It is our assumptions about what education is, where and when learning and teaching takes place, and how education,
school districts, and school sites should be organized that control the
current organizational face of education. We have built what we assumed is the best organization and model for delivery of instruction to a population.
What, however, if those
assumptions are wrong?
Have you ever considered the fact that the assumptions you make about what education is and what is should be are wrong?
As O’Toole puts it, “Remember,
it was once widely assumed that no airline could trust its employees to
decide how best to serve customers—until Southwest did. It one was
assumed that no company in the discount retail industry could succeed
while paying its employees decent salaries and offering them full
benefits—until Costco did. It was assumed that poorly educated
blue-collar workers in old-line manufacturing firms could not be taught
managerial accounting and then left to be self-managing—until SRC
Holdings did. Once the conventional wisdom was that employees must be
closely supervised and governed by rules—until W.L. Gore proved
otherwise. And it was assumed that the first thing a company must do in
a financial crisis is to lay off workers—until Xilinx discovered
alternatives.”
Are there alternatives to our current model?

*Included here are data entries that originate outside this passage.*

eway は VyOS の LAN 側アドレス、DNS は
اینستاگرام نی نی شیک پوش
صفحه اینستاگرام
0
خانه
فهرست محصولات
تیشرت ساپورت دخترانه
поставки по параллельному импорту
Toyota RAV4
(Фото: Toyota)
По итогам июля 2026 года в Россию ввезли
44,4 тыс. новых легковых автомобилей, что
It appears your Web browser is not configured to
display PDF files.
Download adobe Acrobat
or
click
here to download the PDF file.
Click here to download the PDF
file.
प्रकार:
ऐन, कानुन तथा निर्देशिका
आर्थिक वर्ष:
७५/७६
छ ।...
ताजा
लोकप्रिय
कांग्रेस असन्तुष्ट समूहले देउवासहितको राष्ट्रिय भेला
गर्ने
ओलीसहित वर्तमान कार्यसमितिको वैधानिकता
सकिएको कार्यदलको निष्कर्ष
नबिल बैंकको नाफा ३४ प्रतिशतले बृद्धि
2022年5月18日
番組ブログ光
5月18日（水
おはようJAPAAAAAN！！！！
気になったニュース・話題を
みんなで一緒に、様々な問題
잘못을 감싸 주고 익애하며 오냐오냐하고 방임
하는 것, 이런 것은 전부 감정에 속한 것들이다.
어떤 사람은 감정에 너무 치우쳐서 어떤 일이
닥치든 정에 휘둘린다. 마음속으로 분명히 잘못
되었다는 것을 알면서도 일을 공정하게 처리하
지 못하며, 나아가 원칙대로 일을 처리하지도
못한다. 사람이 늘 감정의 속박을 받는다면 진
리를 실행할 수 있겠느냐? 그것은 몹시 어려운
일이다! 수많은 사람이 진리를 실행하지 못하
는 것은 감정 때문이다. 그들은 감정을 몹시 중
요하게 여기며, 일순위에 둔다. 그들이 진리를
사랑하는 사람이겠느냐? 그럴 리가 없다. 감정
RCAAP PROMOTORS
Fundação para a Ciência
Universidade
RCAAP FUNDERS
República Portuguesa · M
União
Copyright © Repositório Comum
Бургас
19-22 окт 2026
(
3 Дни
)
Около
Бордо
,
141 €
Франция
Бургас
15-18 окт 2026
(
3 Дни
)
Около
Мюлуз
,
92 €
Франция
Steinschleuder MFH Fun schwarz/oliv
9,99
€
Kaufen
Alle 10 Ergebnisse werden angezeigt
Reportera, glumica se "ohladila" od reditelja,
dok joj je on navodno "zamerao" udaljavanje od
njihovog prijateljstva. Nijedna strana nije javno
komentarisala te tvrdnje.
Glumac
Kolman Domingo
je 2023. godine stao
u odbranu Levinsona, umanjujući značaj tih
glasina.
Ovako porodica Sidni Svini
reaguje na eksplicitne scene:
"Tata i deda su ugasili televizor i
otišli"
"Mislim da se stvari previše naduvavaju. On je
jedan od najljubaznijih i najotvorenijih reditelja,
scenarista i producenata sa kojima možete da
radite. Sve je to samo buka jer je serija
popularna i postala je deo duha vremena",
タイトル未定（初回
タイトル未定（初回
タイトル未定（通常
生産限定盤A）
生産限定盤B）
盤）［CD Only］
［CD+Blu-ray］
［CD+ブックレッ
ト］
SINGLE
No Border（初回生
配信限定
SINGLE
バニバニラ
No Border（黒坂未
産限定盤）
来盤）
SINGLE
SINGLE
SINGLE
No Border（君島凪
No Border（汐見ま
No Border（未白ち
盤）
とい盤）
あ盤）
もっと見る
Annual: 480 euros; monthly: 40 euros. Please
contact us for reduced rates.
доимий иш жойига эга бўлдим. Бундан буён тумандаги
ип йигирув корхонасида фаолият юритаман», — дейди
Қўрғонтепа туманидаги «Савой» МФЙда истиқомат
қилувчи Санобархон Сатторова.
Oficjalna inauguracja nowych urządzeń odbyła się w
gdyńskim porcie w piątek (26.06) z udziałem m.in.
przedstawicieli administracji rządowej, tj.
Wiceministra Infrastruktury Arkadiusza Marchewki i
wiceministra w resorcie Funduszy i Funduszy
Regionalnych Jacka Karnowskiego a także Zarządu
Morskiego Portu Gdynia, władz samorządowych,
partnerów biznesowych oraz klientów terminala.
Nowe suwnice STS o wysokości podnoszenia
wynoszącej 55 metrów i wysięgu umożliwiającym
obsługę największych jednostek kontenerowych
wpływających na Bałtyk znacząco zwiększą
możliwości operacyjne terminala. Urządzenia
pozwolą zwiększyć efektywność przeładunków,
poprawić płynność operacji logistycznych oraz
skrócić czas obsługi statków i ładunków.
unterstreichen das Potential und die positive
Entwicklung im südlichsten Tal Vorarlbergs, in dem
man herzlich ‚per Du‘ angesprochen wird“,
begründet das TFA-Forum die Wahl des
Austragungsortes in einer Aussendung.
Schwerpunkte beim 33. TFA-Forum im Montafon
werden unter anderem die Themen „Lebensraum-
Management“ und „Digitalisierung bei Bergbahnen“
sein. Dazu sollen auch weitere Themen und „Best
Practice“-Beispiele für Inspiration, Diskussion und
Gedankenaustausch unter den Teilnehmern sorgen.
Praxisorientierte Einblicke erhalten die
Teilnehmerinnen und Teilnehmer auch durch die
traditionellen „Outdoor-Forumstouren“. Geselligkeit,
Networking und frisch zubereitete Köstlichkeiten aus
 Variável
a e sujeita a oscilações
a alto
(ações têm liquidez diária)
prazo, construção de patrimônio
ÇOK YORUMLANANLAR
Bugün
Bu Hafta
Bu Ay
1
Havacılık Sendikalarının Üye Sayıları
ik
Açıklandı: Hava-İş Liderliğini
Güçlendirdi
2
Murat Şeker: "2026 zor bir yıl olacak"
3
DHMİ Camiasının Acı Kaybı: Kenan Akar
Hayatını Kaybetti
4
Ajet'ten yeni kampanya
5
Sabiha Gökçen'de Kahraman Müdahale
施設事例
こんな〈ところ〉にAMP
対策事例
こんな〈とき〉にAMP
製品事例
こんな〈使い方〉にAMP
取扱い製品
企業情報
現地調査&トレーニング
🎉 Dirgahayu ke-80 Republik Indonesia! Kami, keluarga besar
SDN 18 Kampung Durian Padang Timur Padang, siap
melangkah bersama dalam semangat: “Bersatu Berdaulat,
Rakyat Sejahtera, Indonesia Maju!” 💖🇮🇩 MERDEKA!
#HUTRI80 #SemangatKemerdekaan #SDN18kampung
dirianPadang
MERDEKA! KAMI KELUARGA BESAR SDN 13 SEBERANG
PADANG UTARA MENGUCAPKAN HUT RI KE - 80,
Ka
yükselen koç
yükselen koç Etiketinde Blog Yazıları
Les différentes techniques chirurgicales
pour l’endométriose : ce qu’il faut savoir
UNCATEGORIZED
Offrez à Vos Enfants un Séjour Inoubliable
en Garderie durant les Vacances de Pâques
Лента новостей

Does education have alternatives? Are
educational leaders willing to honestly explore them? Will teachers, union
leaders, parents, and politicians allow for different assumptions to be pursued? William A. Foster said, “Quality
is never an accident; it is always the result of high intention,
sincere effort, intelligent direction and skillful execution; it
represents the wise choice of many alternatives.” Is what we have built the "wise choice of many alternatives", or is it simply what we have ended up with?
Archibald MacLeish once said, "What is freedom? Freedom is the right to choose: the right to create for oneself the alternatives of choice." Wil education and those in it ever have the freedom to develop and create alternatives to the current model. Will we be free to pursue the The High-Involvement Company or the Global-Competitor Company, as described by O' Toole, or a hybrid of the two, or even something not yet discovered?
As O’ Toole says, “The statement ‘I have no alternative’ is one of the surest indicators of leadership failure.”